管家:肯定大啊!
但这话显然不能说,正要说“没有”时,叶之鸿又开口,“不然我还是装睡吧?”
管家:“……”三少爷明显是听到了声音才敲门的好吗?
“爷爷,我进来咯。”白泽这回没再等,直接走了进去,“呀,爷爷醒了?”
见到白泽的那一瞬间,什么装睡都抛到了叶之鸿的脑后,浑浊无光的眼睛都亮了亮,“小泽来了。”
“嗯,跟时砺给您煮粥去了。”白泽指着时砺手上的木制保温盒道。
“正好饿了。”叶之鸿笑着摸了摸肚子,“辛苦阿砺了。”
“不辛苦。”时砺把保温盒放在房间的小圆桌上,打开,然后取出里边的一小碗肉粥,“爷爷尝尝合不合您的胃口。”

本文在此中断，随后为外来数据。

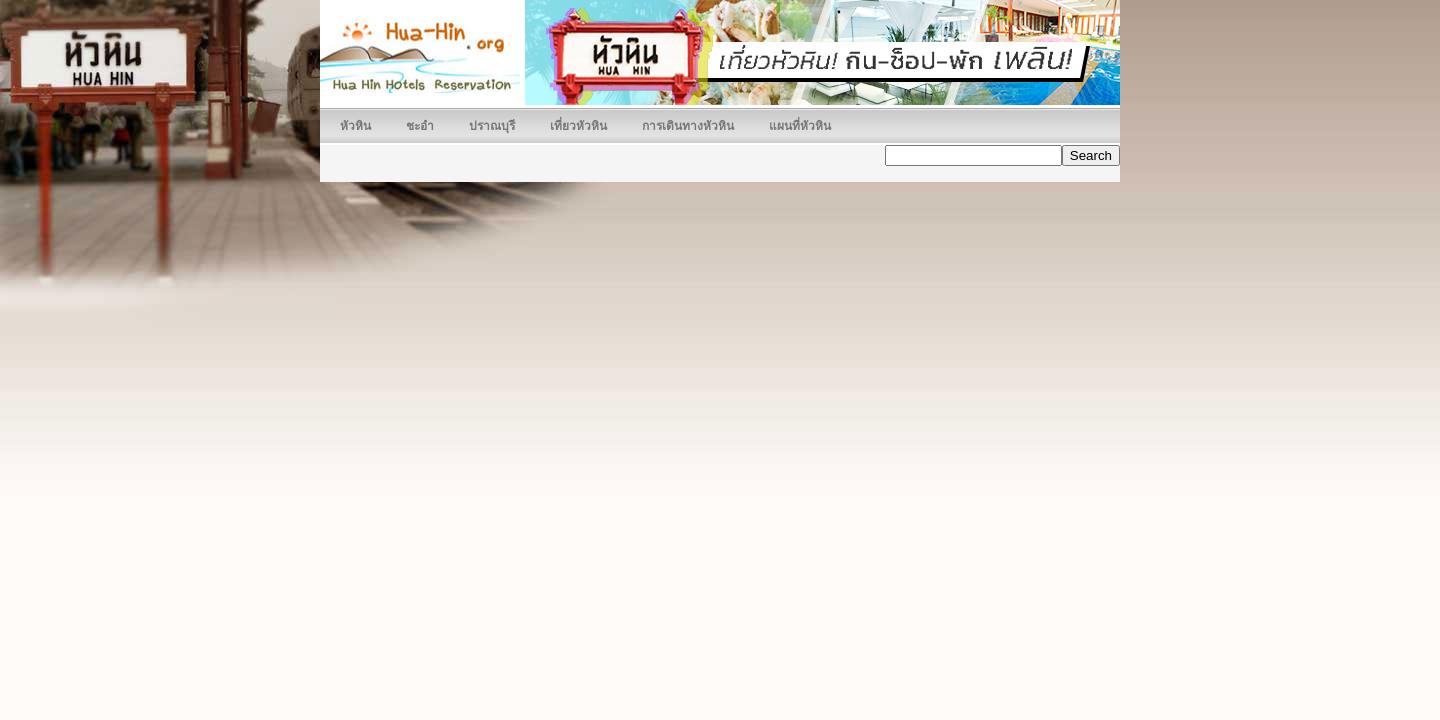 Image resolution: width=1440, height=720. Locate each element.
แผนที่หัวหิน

“必须合的呀。”叶之鸿乐呵呵的,“总听你爷爷夸你厨艺了得,今天可终于有机会品尝了。”
时砺:“我爷爷瞎夸的,爷爷你不要嫌弃就好。”
“绝不嫌弃。”叶之鸿盯着白瓷碗里白嫩鲜香的肉沫粥,神色期待,“好饿。”
医护在边上,眼神整齐划一的都写着不可思议。
以往,叶之鸿每次生病都没有食欲的,要哄很久才吃上老两口,怎么这次…
难道这就是亲情的力量?
然而,他们不知道,这只是开始。
时砺:“爷爷,我喂你。”
叶之鸿:“不用,爷爷不过是生了场普通小感冒,能自己吃。”
时砺还想坚持,叶之鸿的手已经伸过来,从托盘里拿起了勺子,“自己吃才香,也让我觉得还没老,还有用。”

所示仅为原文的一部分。